Through a dense mental fog, Clare Flannery remembers hearing the emergency room doctor say, “We’re losing her.”
Those words from her days as a student at Penn State are among the memories that inspire Flannery to win as a 65-year-old runner who just completed her fifth marathon—the iconic Boston Marathon—in October.
It’s a tough marathon to qualify for, with ever-escalating standards, so her participation among the 15,000 runners showed that she has hit her stride.
Flannery’s feat, set against the backdrop of Boston’s historic architecture, steep hills and cheering masses during the 26.2-mile journey’s 125th year, was even more amazing considering that she started running in her mid-50s, in what she called “almost a lark.”
That brush with death in college, the result of an allergic reaction that catapulted her into anaphylactic shock, taught her an important lesson early in life.
“I learned to appreciate every day,” said the Susquehanna Township resident.
Love at First Sight
Flannery admits that, in the 1970s, she was far from the picture of health.
Her diet consisted of mostly Tastykakes, Carnation Instant shakes and canned soup. As an aspiring actress and self-ordained “theater geek,” she had once left the athleticism to her sister, Terry, who is now one her biggest fans.
Fast-forward through the decades, when high cholesterol and a high-pressure broadcasting career prompted Flannery to re-examine her diet, lifestyle and core values. She had been a health reporter in Michigan, covering the running boom of the ‘80s, but now confesses that she could’ve used her own advice.
A chance invitation from a co-worker to run a 5K on Armed Forces Day in Harrisburg in 2012 came at the perfect time, placing her at the starting block to healthy living and self-awareness.
She heard the National Anthem before the race and saw all the runners. The camaraderie was contagious, and she caught the running bug.
“It was love at first sight,” she said.
In that first 5K on City Island, Flannery performed surprisingly well, considering she had not trained. Her sister Terry told her, “Just think of what you could do if you actually tried.”
Today, Flannery loves not only the physicality of running, but the entire experience.
As she powers around the Capitol Complex, along the picturesque riverfront, and through peaceful suburban neighborhoods, she drinks in the scenery, the people and the wildlife. Her Facebook page is populated with inspiring thoughts and photographs of the deer, dogs, ducks, groundhogs, birds, trees and other glories of nature she encounters along her treks. She is competitive, but not against other runners—only herself.
Her photogenic face and exuberance for running have attracted the eyes of numerous photographers and media. She was featured in Boston Marathon’s publicity, with her photo seen by friends as far away as Ireland and New Zealand.

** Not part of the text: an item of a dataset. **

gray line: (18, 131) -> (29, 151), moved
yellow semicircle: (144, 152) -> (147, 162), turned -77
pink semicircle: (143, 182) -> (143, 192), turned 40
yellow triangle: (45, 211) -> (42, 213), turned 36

Her joyful finish at the Broad Street Run in the City of Brotherly Love was captured on the front page of the Philadelphia Inquirer.
Now in what she calls her “encore years” after retiring from the state Senate in April, her bucket list includes a run in Ireland, where her large, tight-knit family has deep roots, and to share her love of running with young girls in the local Girls on the Run organization.
She has many lessons to share. The New York City Marathon was one of her first, and she learned from her missteps, she recalls, which included a wrong subway, a late ferry and eating only half a bagel before the race, but she was determined to finish.
Sporting a trademark Adidas royal blue and bright yellow finishing jacket from the Boston Marathon, she also wears a bracelet from her sister: “You do hard things.”
Now a dedicated vegan, her body-mass index, resting heart rate, blood pressure and cholesterol are those of a 20-year-old, and she lost 30 pounds through daily exercise and a plant-based diet.
Since her Boston Marathon run, many people have texted and asked how they can follow in her footsteps.
Believe You Can
Flannery warns newbies against the “terrible too’s”—too fast, too soon, too much. Increase your mileage only 10% a week to avoid injuries and overdoing it, she recommends.
She also advises: “Decide why you want to run, then believe that you can.”
“I couldn’t run a mile 10 years ago,” she said. “I had to stop and gasp for breath.”
For beginners, she advises running half-a-mile, walking half, then the next week, going a little farther. And make sure to invest in great shoes.
She also recommends a training plan, which can easily be found on the internet. In addition, it helps to find a cause you believe in, whether it’s rescue animals, breast cancer or another inspiration.
“It isn’t about competition,” Flannery tells her Girls on the Run group. “It’s about self-esteem, and it’s about your body and encouraging everybody to do their best.”
“For me, running is a celebration of life,” she wrote at the close of 2020 on Facebook, after logging close to 1,850 miles in a single year. “I feel the air on my skin, the breath going in and out of my lungs, my heart beating in my chest. It is when I am most aware I am alive and healthy.”
She described running as prayer, therapy, cheerleading, nature, community.
“The ‘runner’s high’ really does exist, both after a daily run and in the long term from crossing a finish line in a marathon,” she said. “When you accomplish hard things, you realize that you have more strength than you ever realized.”
“Running is meditation through movement.”
And she labels it a “metaphor for life.”
Like that ER doctor decades ago, “It saved my life.”